====== Source data

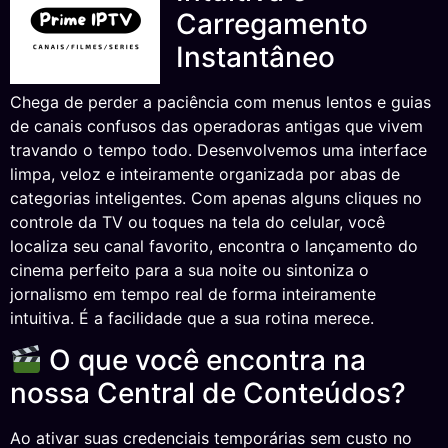
Carregamento
Instantâneo
Chega de perder a paciência com menus lentos e guias
de canais confusos das operadoras antigas que vivem
travando o tempo todo. Desenvolvemos uma interface
limpa, veloz e inteiramente organizada por abas de
categorias inteligentes. Com apenas alguns cliques no
controle da TV ou toques na tela do celular, você
localiza seu canal favorito, encontra o lançamento do
cinema perfeito para a sua noite ou sintoniza o
jornalismo em tempo real de forma inteiramente
intuitiva. É a facilidade que a sua rotina merece.
O que você encontra na
nossa Central de Conteúdos?
Ao ativar suas credenciais temporárias sem custo no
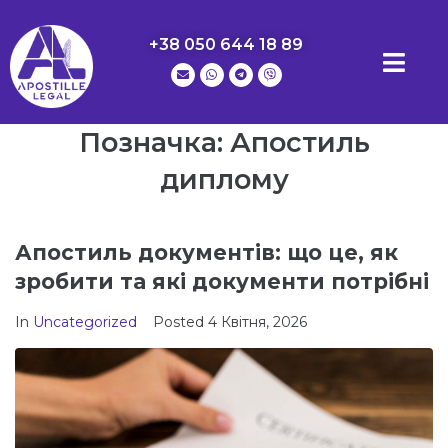
+38 050 644 18 89
Позначка:
Апостиль
диплому
Апостиль документів: що це, як
зробити та які документи потрібні
In
Uncategorized
Posted
4 Квітня, 2026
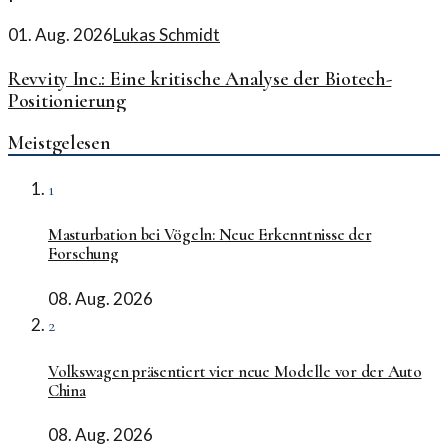
01. Aug. 2026
Lukas Schmidt
Revvity Inc.: Eine kritische Analyse der Biotech-
Positionierung
Meistgelesen
1
Masturbation bei Vögeln: Neue Erkenntnisse der
Forschung
08. Aug. 2026
2
Volkswagen präsentiert vier neue Modelle vor der Auto
China
08. Aug. 2026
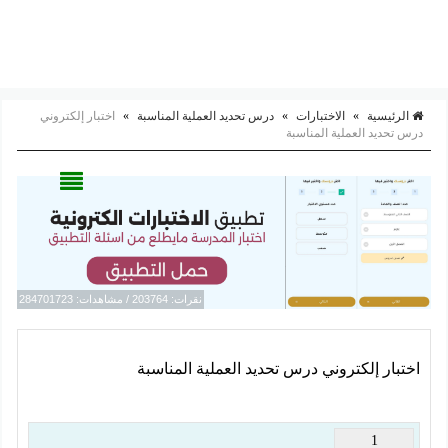
الرئيسية
»
الاختبارات
»
درس تحديد العملية المناسبة
»
اختبار إلكتروني
درس تحديد العملية المناسبة
نقرات: 203764 / مشاهدات: 284701723
اختبار إلكتروني درس تحديد العملية المناسبة
1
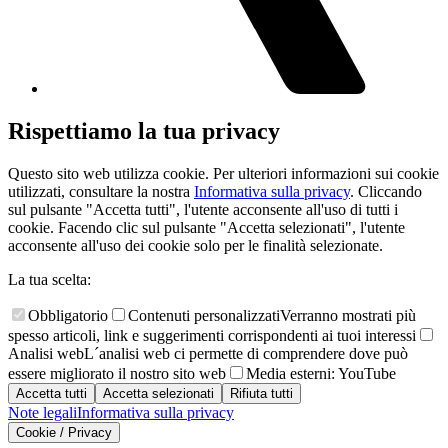
Rispettiamo la tua privacy
Questo sito web utilizza cookie. Per ulteriori informazioni sui cookie
utilizzati, consultare la nostra
Informativa sulla privacy
. Cliccando
sul pulsante "Accetta tutti", l'utente acconsente all'uso di tutti i
cookie. Facendo clic sul pulsante "Accetta selezionati", l'utente
acconsente all'uso dei cookie solo per le finalità selezionate.
La tua scelta:
Obbligatorio
Contenuti personalizzati
Verranno mostrati più
spesso articoli, link e suggerimenti corrispondenti ai tuoi interessi
Analisi web
L´analisi web ci permette di comprendere dove può
essere migliorato il nostro sito web
Media esterni: YouTube
Accetta tutti
Accetta selezionati
Rifiuta tutti
Note legali
Informativa sulla privacy
Cookie / Privacy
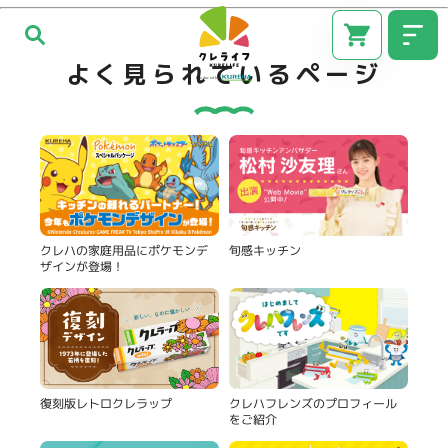
よく見られているページ
旬感キッチン
クレハの家庭用品にポケモンデ
ザインが登場！
CM
復刻版レトロクレラップ
クレハフレンズのプロフィール
をご紹介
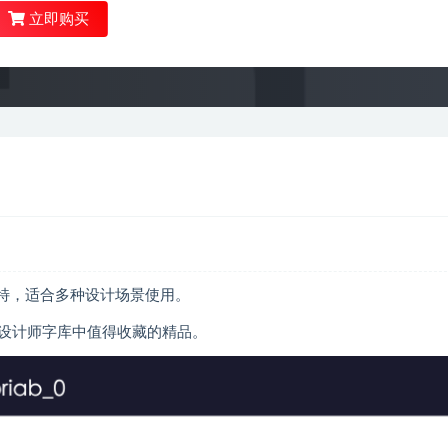
立即购买
风格独特，适合多种设计场景使用。
设计师字库中值得收藏的精品。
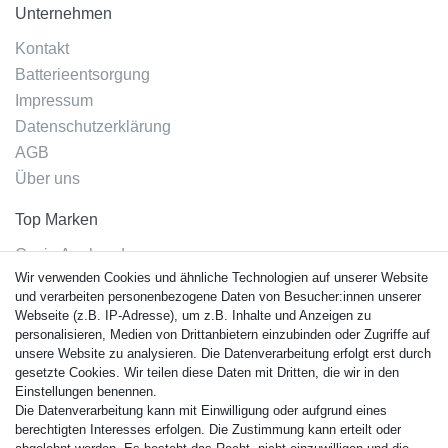
Unternehmen
Kontakt
Batterieentsorgung
Impressum
Datenschutzerklärung
AGB
Über uns
Top Marken
Casio Armband
Wir verwenden Cookies und ähnliche Technologien auf unserer Website
Festina Armband
und verarbeiten personenbezogene Daten von Besucher:innen unserer
Citizen Armband
Webseite (z.B. IP-Adresse), um z.B. Inhalte und Anzeigen zu
M. Lacroix Armband
personalisieren, Medien von Drittanbietern einzubinden oder Zugriffe auf
unsere Website zu analysieren. Die Datenverarbeitung erfolgt erst durch
J. Lemans Armband
gesetzte Cookies. Wir teilen diese Daten mit Dritten, die wir in den
Uhrenarmbänder - Alle
Einstellungen benennen.
Die Datenverarbeitung kann mit Einwilligung oder aufgrund eines
Sicherheit
berechtigten Interesses erfolgen. Die Zustimmung kann erteilt oder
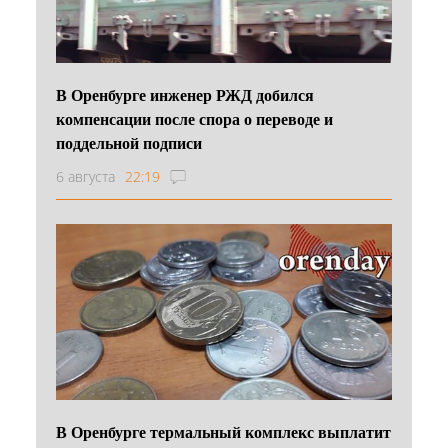
В Оренбурге инженер РЖД добился
компенсации после спора о переводе и
поддельной подписи
6 августа
22:19
В Оренбурге термальный комплекс выплатит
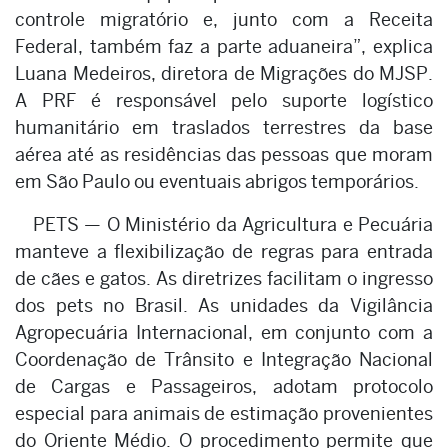
controle migratório e, junto com a Receita
Federal, também faz a parte aduaneira”, explica
Luana Medeiros, diretora de Migrações do MJSP.
A PRF é responsável pelo suporte logístico
humanitário em traslados terrestres da base
aérea até as residências das pessoas que moram
em São Paulo ou eventuais abrigos temporários.
PETS — O Ministério da Agricultura e Pecuária
manteve a flexibilização de regras para entrada
de cães e gatos. As diretrizes facilitam o ingresso
dos pets no Brasil. As unidades da Vigilância
Agropecuária Internacional, em conjunto com a
Coordenação de Trânsito e Integração Nacional
de Cargas e Passageiros, adotam protocolo
especial para animais de estimação provenientes
do Oriente Médio. O procedimento permite que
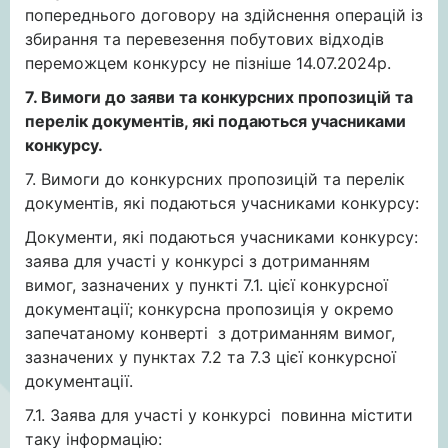
попереднього договору на здійснення операцій із
збирання та перевезення побутових відходів
переможцем конкурсу не пізніше 14.07.2024р.
7. Вимоги до заяви та конкурсних пропозицій та
перелік документів, які подаються учасниками
конкурсу.
7. Вимоги до конкурсних пропозицій та перелік
документів, які подаються учасниками конкурсу:
Документи, які подаються учасниками конкурсу:
заява для участі у конкурсі з дотриманням
вимог, зазначених у пункті 7.1. цієї конкурсної
документації; конкурсна пропозиція у окремо
запечатаному конверті з дотриманням вимог,
зазначених у пунктах 7.2 та 7.3 цієї конкурсної
документації.
7.1. Заява для участі у конкурсі повинна містити
таку інформацію:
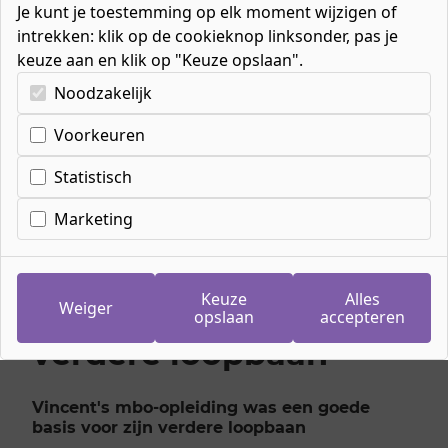
Je kunt je toestemming op elk moment wijzigen of
intrekken: klik op de cookieknop linksonder, pas je
keuze aan en klik op "Keuze opslaan".
Kies uw cookie-voorkeuren
Noodzakelijk
Home
»
Blog
»
Cookie-instellingen
Vincent's mbo-opleiding was een goede basis
Voorkeuren
voor zijn verdere loopbaan
Statistisch
Marketing
Vincent's mbo-
opleiding was een
Keuze
Alles
goede basis voor zijn
Weiger
opslaan
accepteren
verdere loopbaan
Vincent's mbo-opleiding was een goede
basis voor zijn verdere loopbaan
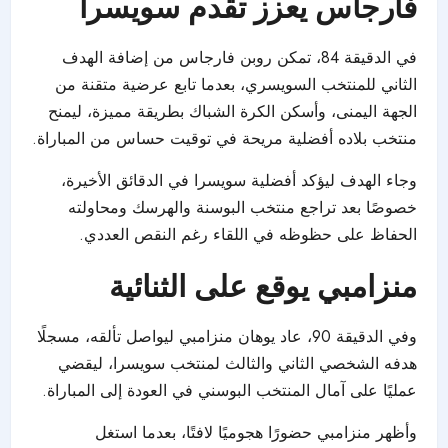
فارجاس يعزز تقدم سويسرا
في الدقيقة 84، تمكن روبن فارجاس من إضافة الهدف
الثاني للمنتخب السويسري، بعدما تابع عرضية متقنة من
الجهة اليمنى، وأسكن الكرة الشباك بطريقة مميزة، ليمنح
منتخب بلاده أفضلية مريحة في توقيت حساس من المباراة.
وجاء الهدف ليؤكد أفضلية سويسرا في الدقائق الأخيرة،
خصوصًا بعد تراجع منتخب البوسنة والهرسك ومحاولته
الحفاظ على حظوظه في اللقاء رغم النقص العددي.
منزامبي يوقع على الثنائية
وفي الدقيقة 90، عاد يوهان منزامبي ليواصل تألقه، مسجلًا
هدفه الشخصي الثاني والثالث لمنتخب سويسرا، ليقضي
عمليًا على آمال المنتخب البوسني في العودة إلى المباراة.
وأظهر منزامبي حضورًا هجوميًا لافتًا، بعدما استغل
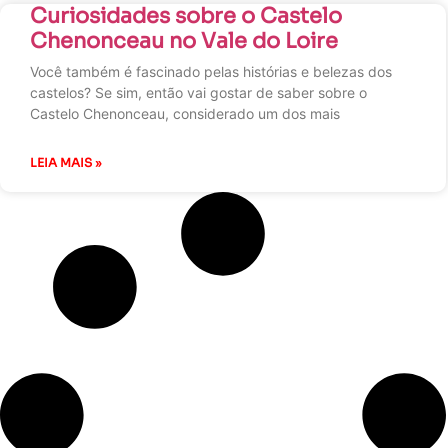
Curiosidades sobre o Castelo
Chenonceau no Vale do Loire
Você também é fascinado pelas histórias e belezas dos
castelos? Se sim, então vai gostar de saber sobre o
Castelo Chenonceau, considerado um dos mais
LEIA MAIS »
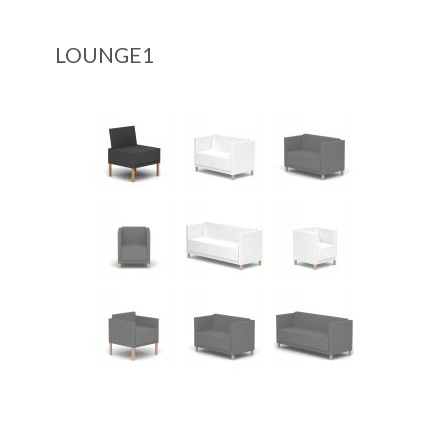
LOUNGE1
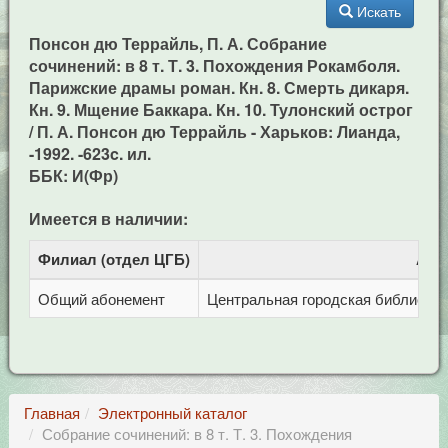
Искать
Понсон дю Террайль, П. А. Собрание
сочинений: в 8 т. Т. 3. Похождения Рокамболя.
Парижские драмы роман. Кн. 8. Смерть дикаря.
Кн. 9. Мщение Баккара. Кн. 10. Тулонский острог
/ П. А. Понсон дю Террайль - Харьков: Лианда,
-1992. -623c. ил.
ББК: И(Фр)
Имеется в наличии:
Филиал (отдел ЦГБ)
Адр
Общий абонемент
Центральная городская библиотека 
Главная
Электронный каталог
Собрание сочинений: в 8 т. Т. 3. Похождения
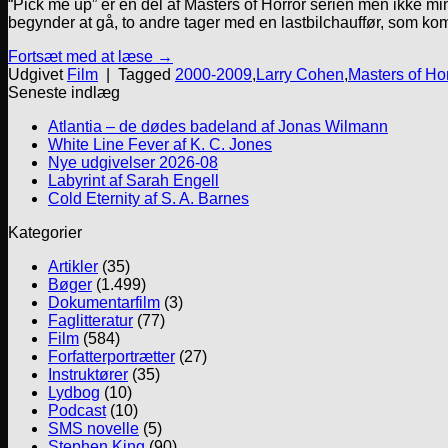
“Pick me up” er en del af Masters of Horror serien men ikke mi
begynder at gå, to andre tager med en lastbilchauffør, som k
Fortsæt med at læse
→
Udgivet
Film
|
Tagged
2000-2009
,
Larry Cohen
,
Masters of Hor
Seneste indlæg
Atlantia – de dødes badeland af Jonas Wilmann
White Line Fever af K. C. Jones
Nye udgivelser 2026-08
Labyrint af Sarah Engell
Cold Eternity af S. A. Barnes
Kategorier
Artikler
(35)
Bøger
(1.499)
Dokumentarfilm
(3)
Faglitteratur
(77)
Film
(584)
Forfatterportrætter
(27)
Instruktører
(35)
Lydbog
(10)
Podcast
(10)
SMS novelle
(5)
Stephen King
(90)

============

§ **Aim of the task**: Every line above needs to be written out again as it stands. Pictures do not belong in the copy.

§ **Exercise answer**:
Carregamento
Instantâneo
Chega de perder a paciência com menus lentos e guias
de canais confusos das operadoras antigas que vivem
travando o tempo todo. Desenvolvemos uma interface
limpa, veloz e inteiramente organizada por abas de
categorias inteligentes. Com apenas alguns cliques no
controle da TV ou toques na tela do celular, você
localiza seu canal favorito, encontra o lançamento do
cinema perfeito para a sua noite ou sintoniza o
jornalismo em tempo real de forma inteiramente
intuitiva. É a facilidade que a sua rotina merece.
O que você encontra na
nossa Central de Conteúdos?
Ao ativar suas credenciais temporárias sem custo no
+38 050 644 18 89
Позначка:
Апостиль
диплому
Апостиль документів: що це, як
зробити та які документи потрібні
In
Uncategorized
Posted
4 Квітня, 2026
01. Aug. 2026
Lukas Schmidt
Revvity Inc.: Eine kritische Analyse der Biotech-
Positionierung
Meistgelesen
1
Masturbation bei Vögeln: Neue Erkenntnisse der
Forschung
08. Aug. 2026
2
Volkswagen präsentiert vier neue Modelle vor der Auto
China
08. Aug. 2026
الرئيسية
»
الاختبارات
»
درس تحديد العملية المناسبة
»
اختبار إلكتروني
درس تحديد العملية المناسبة
نقرات: 203764 / مشاهدات: 284701723
اختبار إلكتروني درس تحديد العملية المناسبة
1
Rispettiamo la tua privacy
Questo sito web utilizza cookie. Per ulteriori informazioni sui cookie
utilizzati, consultare la nostra
Informativa sulla privacy
. Cliccando
sul pulsante "Accetta tutti", l'utente acconsente all'uso di tutti i
cookie. Facendo clic sul pulsante "Accetta selezionati", l'utente
acconsente all'uso dei cookie solo per le finalità selezionate.
La tua scelta:
Obbligatorio
Contenuti personalizzati
Verranno mostrati più
spesso articoli, link e suggerimenti corrispondenti ai tuoi interessi
Analisi web
L´analisi web ci permette di comprendere dove può
essere migliorato il nostro sito web
Media esterni: YouTube
Accetta tutti
Accetta selezionati
Rifiuta tutti
Note legali
Informativa sulla privacy
Cookie / Privacy
よく見られているページ
旬感キッチン
クレハの家庭用品にポケモンデ
ザインが登場！
CM
復刻版レトロクレラップ
クレハフレンズのプロフィール
をご紹介
立即购买
风格独特，适合多种设计场景使用。
设计师字库中值得收藏的精品。
Unternehmen
Kontakt
Batterieentsorgung
Impressum
Datenschutzerklärung
AGB
Über uns
Top Marken
Casio Armband
Wir verwenden Cookies und ähnliche Technologien auf unserer Website
Festina Armband
und verarbeiten personenbezogene Daten von Besucher:innen unserer
Citizen Armband
Webseite (z.B. IP-Adresse), um z.B. Inhalte und Anzeigen zu
M. Lacroix Armband
personalisieren, Medien von Drittanbietern einzubinden oder Zugriffe auf
unsere Website zu analysieren. Die Datenverarbeitung erfolgt erst durch
J. Lemans Armband
gesetzte Cookies. Wir teilen diese Daten mit Dritten, die wir in den
Uhrenarmbänder - Alle
Einstellungen benennen.
Die Datenverarbeitung kann mit Einwilligung oder aufgrund eines
Sicherheit
berechtigten Interesses erfolgen. Die Zustimmung kann erteilt oder
В Оренбурге инженер РЖД добился
компенсации после спора о переводе и
поддельной подписи
6 августа
22:19
В Оренбурге термальный комплекс выплатит
controle migratório e, junto com a Receita
Federal, também faz a parte aduaneira”, explica
Luana Medeiros, diretora de Migrações do MJSP.
A PRF é responsável pelo suporte logístico
humanitário em traslados terrestres da base
aérea até as residências das pessoas que moram
em São Paulo ou eventuais abrigos temporários.
PETS — O Ministério da Agricultura e Pecuária
manteve a flexibilização de regras para entrada
de cães e gatos. As diretrizes facilitam o ingresso
dos pets no Brasil. As unidades da Vigilância
Agropecuária Internacional, em conjunto com a
Coordenação de Trânsito e Integração Nacional
de Cargas e Passageiros, adotam protocolo
especial para animais de estimação provenientes
do Oriente Médio. O procedimento permite que
попереднього договору на здійснення операцій із
збирання та перевезення побутових відходів
переможцем конкурсу не пізніше 14.07.2024р.
7. Вимоги до заяви та конкурсних пропозицій та
перелік документів, які подаються учасниками
конкурсу.
7. Вимоги до конкурсних пропозицій та перелік
документів, які подаються учасниками конкурсу:
Документи, які подаються учасниками конкурсу:
заява для участі у конкурсі з дотриманням
вимог, зазначених у пункті 7.1. цієї конкурсної
документації; конкурсна пропозиція у окремо
запечатаному конверті з дотриманням вимог,
зазначених у пунктах 7.2 та 7.3 цієї конкурсної
документації.
7.1. Заява для участі у конкурсі повинна містити
таку інформацію:
Je kunt je toestemming op elk moment wijzigen of
intrekken: klik op de cookieknop linksonder, pas je
keuze aan en klik op "Keuze opslaan".
Kies uw cookie-voorkeuren
Noodzakelijk
Home
»
Blog
»
Cookie-instellingen
Vincent's mbo-opleiding was een goede basis
Voorkeuren
voor zijn verdere loopbaan
Statistisch
Marketing
Vincent's mbo-
opleiding was een
Keuze
Alles
goede basis voor zijn
Weiger
opslaan
accepteren
verdere loopbaan
Vincent's mbo-opleiding was een goede
basis voor zijn verdere loopbaan
فارجاس يعزز تقدم سويسرا
في الدقيقة 84، تمكن روبن فارجاس من إضافة الهدف
الثاني للمنتخب السويسري، بعدما تابع عرضية متقنة من
الجهة اليمنى، وأسكن الكرة الشباك بطريقة مميزة، ليمنح
منتخب بلاده أفضلية مريحة في توقيت حساس من المباراة.
وجاء الهدف ليؤكد أفضلية سويسرا في الدقائق الأخيرة،
خصوصًا بعد تراجع منتخب البوسنة والهرسك ومحاولته
الحفاظ على حظوظه في اللقاء رغم النقص العددي.
منزامبي يوقع على الثنائية
وفي الدقيقة 90، عاد يوهان منزامبي ليواصل تألقه، مسجلًا
هدفه الشخصي الثاني والثالث لمنتخب سويسرا، ليقضي
عمليًا على آمال المنتخب البوسني في العودة إلى المباراة.
وأظهر منزامبي حضورًا هجوميًا لافتًا، بعدما استغل
Curiosidades sobre o Castelo
Chenonceau no Vale do Loire
Você também é fascinado pelas histórias e belezas dos
castelos? Se sim, então vai gostar de saber sobre o
Castelo Chenonceau, considerado um dos mais
LEIA MAIS »
LOUNGE1
Искать
Понсон дю Террайль, П. А. Собрание
сочинений: в 8 т. Т. 3. Похождения Рокамболя.
Парижские драмы роман. Кн. 8. Смерть дикаря.
Кн. 9. Мщение Баккара. Кн. 10. Тулонский острог
/ П. А. Понсон дю Террайль - Харьков: Лианда,
-1992. -623c. ил.
ББК: И(Фр)
Имеется в наличии:
Филиал (отдел ЦГБ)
Адр
Общий абонемент
Центральная городская библиотека 
Главная
Электронный каталог
Собрание сочинений: в 8 т. Т. 3. Похождения
“Pick me up” er en del af Masters of Horror serien men ikke mi
begynder at gå, to andre tager med en lastbilchauffør, som k
Fortsæt med at læse
→
Udgivet
Film
|
Tagged
2000-2009
,
Larry Cohen
,
Masters of Hor
Seneste indlæg
Atlantia – de dødes badeland af Jonas Wilmann
White Line Fever af K. C. Jones
Nye udgivelser 2026-08
Labyrint af Sarah Engell
Cold Eternity af S. A. Barnes
Kategorier
Artikler
(35)
Bøger
(1.499)
Dokumentarfilm
(3)
Faglitteratur
(77)
Film
(584)
Forfatterportrætter
(27)
Instruktører
(35)
Lydbog
(10)
Podcast
(10)
SMS novelle
(5)
Stephen King
(90)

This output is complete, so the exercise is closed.